The Endless Cycle of Beginning Again

I maintain that short form internet video is the best evidence of human devolution. Aldous Huxley was right. We will do ourselves in with pleasure. The brain has an infinite appetite for the novelty of this stuff, if not the subject matter. The short form internet video exploits the brain’s shortcomings, one of which is an inability to discern image from reality effectively. Our brain initially reacts much the same way to a video as it does from actual involvement in the activity the video depicts. The downside is that once your brain is flooded with the chemicals that keep you shuffling through thousands of illusions of new experiences, there is an emptiness that sets in, because you’ve been short-cutting the processes and cutting straight to the rewards, which then, of course, cease to be rewards. You’ll never feel the way you really want to feel if you participate in the long-term fooling of your synapses. If you regularly succumb to the lure of this sort of thing, I respectfully recommend that you stop. Try to do something else.

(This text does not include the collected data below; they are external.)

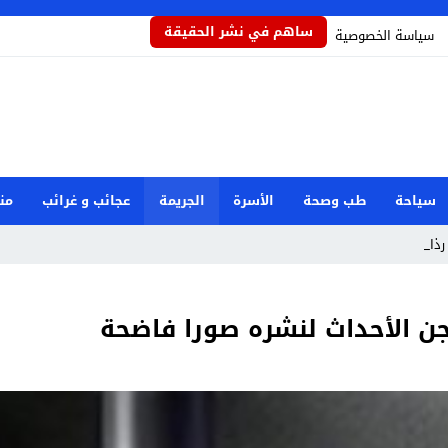
ساهم في نشر الحقيقة
سياسة الخصوصية
سياحة
طب وصحة
الأسرة
الجريمة
عجائب و غرائب
من
ذاذاً يحم _
ن الأحداث لنشره صورا فاضحة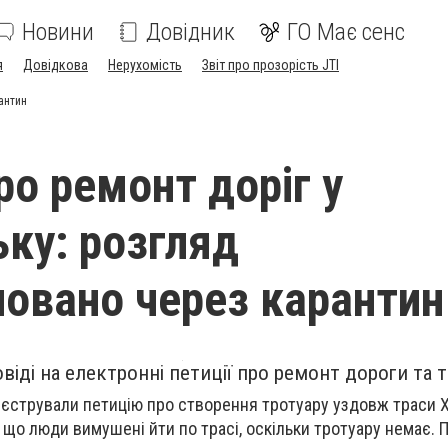
Новини
Довідник
ГО Має сенс
я
Довідкова
Нерухомість
Звіт про прозорість JTI
рантин
ро ремонт доріг у
ьку: розгляд
новано через карантин
віді на електронні петиції про ремонт дороги та т
еєстрували петицію про створення тротуару уздовж траси Х
 що люди вимушені йти по трасі, оскільки тротуару немає. 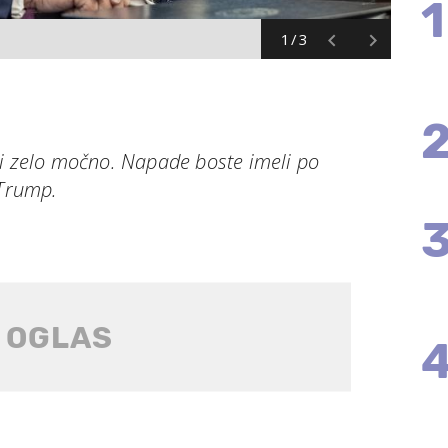
1
1/3
li zelo močno. Napade boste imeli po
 Trump.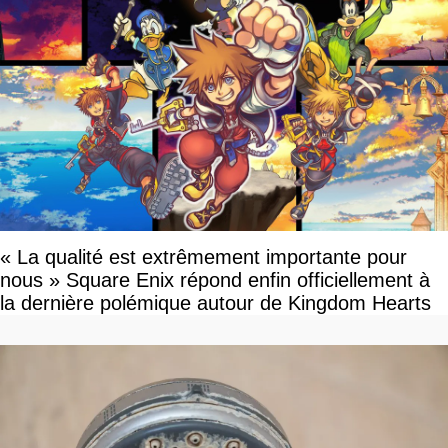
« La qualité est extrêmement importante pour
nous » Square Enix répond enfin officiellement à
la dernière polémique autour de Kingdom Hearts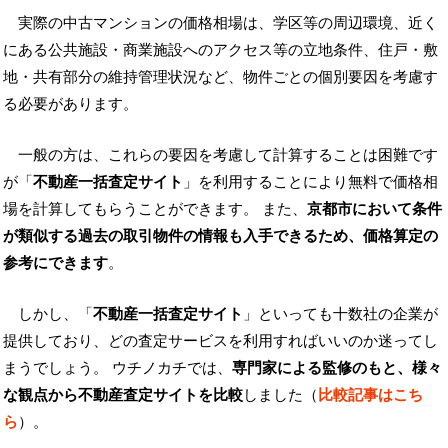
実際の中古マンションの価格相場は、学区等の周辺環境、近く
にある公共施設・商業施設へのアクセス等の立地条件、住戸・敷
地・共有部分の維持管理状況など、物件ごとの個別要因を考慮す
る必要があります。
一般の方は、これらの要因を考慮して計算することは困難です
が「
不動産一括査定サイト
」を利用することにより無料で価格相
場を計算してもらうことができます。 また、
京都市において条件
が類似する過去の取引物件の情報も入手できるため、価格算定の
参考にできます
。
しかし、「
不動産一括査定サイト
」といっても十数社の企業が
提供しており、どの査定サービスを利用すればいいのか迷ってし
まうでしょう。 ウチノカチでは、
専門家による監修のもと、様々
な観点から不動産査定サイトを比較
しました（
比較記事はこち
ら
）。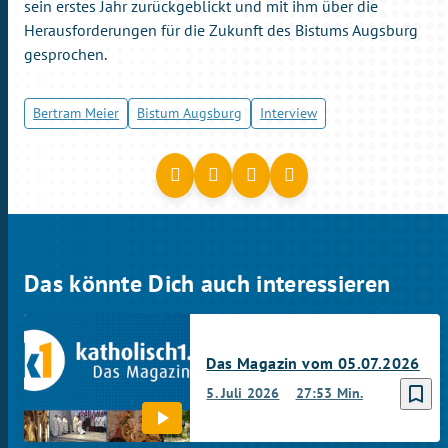
sein erstes Jahr zurückgeblickt und mit ihm über die
Herausforderungen für die Zukunft des Bistums Augsburg
gesprochen.
Bertram Meier
Bistum Augsburg
Interview
Das könnte Dich auch interessieren
Das Magazin vom 05.07.2026
bookmark_border
5. Juli 2026
27:53 Min.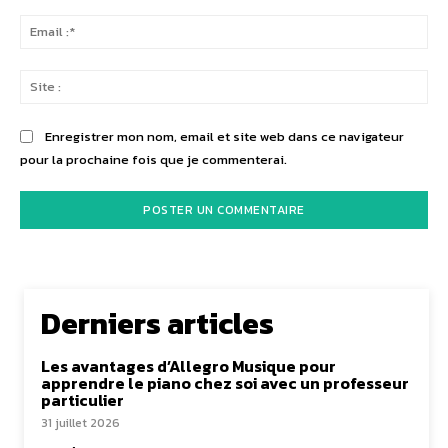
Ema
:*
Sit
:
Enregistrer mon nom, email et site web dans ce navigateur
pour la prochaine fois que je commenterai.
Derniers articles
Les avantages d’Allegro Musique pour
apprendre le piano chez soi avec un professeur
particulier
31 juillet 2026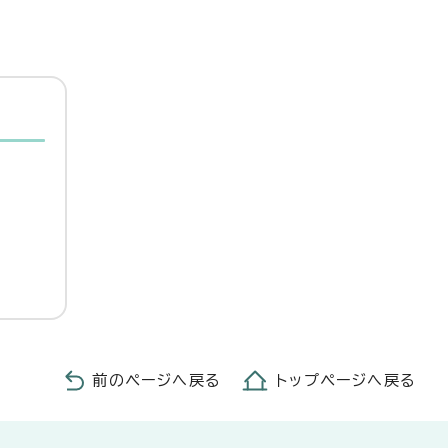
前のページへ戻る
トップページへ戻る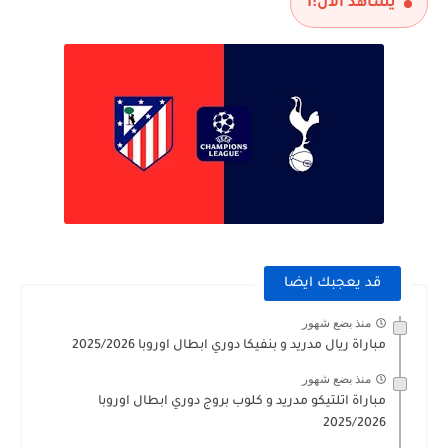
يشاهد الآن:
1
قد يعجبك ايضا
منذ بضع شهور
مباراة ريال مدريد و بنفيكا دوري ابطال اوروبا 2025/2026
منذ بضع شهور
مباراة اتلتيكو مدريد و كلوب بروج دوري ابطال اوروبا
2025/2026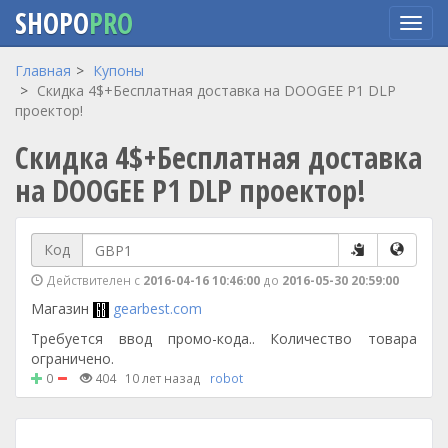
SHOPO
PRO
Перейти
Главная
Купоны
к
Скидка 4$+Бесплатная доставка на DOOGEE P1 DLP
основному
проектор!
содержанию
Скидка 4$+Бесплатная доставка
на DOOGEE P1 DLP проектор!
Код
Действителен с
2016-04-16 10:46:00
до
2016-05-30 20:59:00
Магазин
gearbest.com
Требуется ввод промо-кода.. Количество товара
ограничено.
0
404
10 лет назад
robot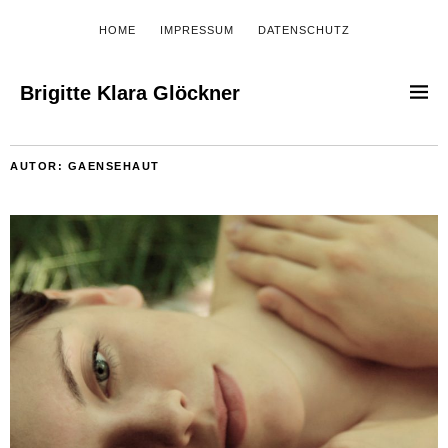
HOME
IMPRESSUM
DATENSCHUTZ
Brigitte Klara Glöckner
AUTOR:
GAENSEHAUT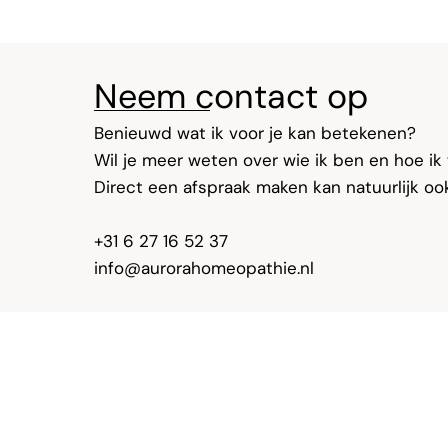
Neem contact op
Benieuwd wat ik voor je kan betekenen?
Wil je meer weten over wie ik ben en hoe ik 
Direct een afspraak maken kan natuurlijk oo
+31 6 27 16 52 37
info@aurorahomeopathie.nl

I’m spared a great deal of exposure to the most inane of short form internet video because I don’t subscribe to many services that feature it. When I am exposed to it, I’m careful not to teach the algorithms that I’m interested in things that I know are harmful to my psyche. Sometimes what the algorithms are left with makes me roll my eyes. “Really, guys? Another clip from the Wings Over America tour? Is that all you got?” On other occasions, they can be quite chilling, especially when I was only talking about something, performing no browsing or searching, and a device is proven clearly to have been listening to me. Try as I might, I haven’t managed to prevent that at all times.

Though short form internet video is blatantly designed to maim and kill us, some subjects leak through that transcend the soul scorching onslaught. Perhaps these videos are served up mostly to guys like me, but they do present undeniable prompts for introspection. One that was presented to me recently was one of those anonymous street interview scenes. The guy says to the subject, “What if I gave you a million dollars? How would you feel about that?” The subject replies that he would be grateful, because he already knows what he would do with it. Then the guy says, “What if I made it ten million dollars?” The subject clearly believes that such a windfall would be amazing. Even his facial expression answers the question. Next, the guy says (I’m paraphrasing), “What if I gave you the ten million, but on the condition that if you took the money, you would not wake up tomorrow? Would you still accept it?” The subject changes his tune, saying no. Finally, the guy asks why the subject is underwhelmed with his life, because every single day of it, by his own admission, he’s given something that he values even more than 10 million dollars. Nice. He was a clever li’l suck, I thought. How profound that was. “Damn right!” said I.

I wondered how it would have gone if the subject would have been OK with cashing out after a single night with ten million dollars. That would have taught that guy to interview strangers on the street. I’m sure there are people like that too. Thankfully, I would not count myself among them. I try to remember this nugget whenever I’m engaged in self-pity or wallowing in frustration over simple things. In these activities, I have developed a rare expertise, but I’d like to lose those skills. That brings to mind another video, which was about the structure of the brain. Some bro pointed out a particular section of the brain that supposedly becomes larger over time when people regularly do things they don’t want to do. At his suggestion, I thought my “don’t want to do this” node must be huge. The bro went on to say that it’s small in overweight people, but enormous in athletes, creatives and highly successful people. OK. Whatever. Interesting idea, just the same.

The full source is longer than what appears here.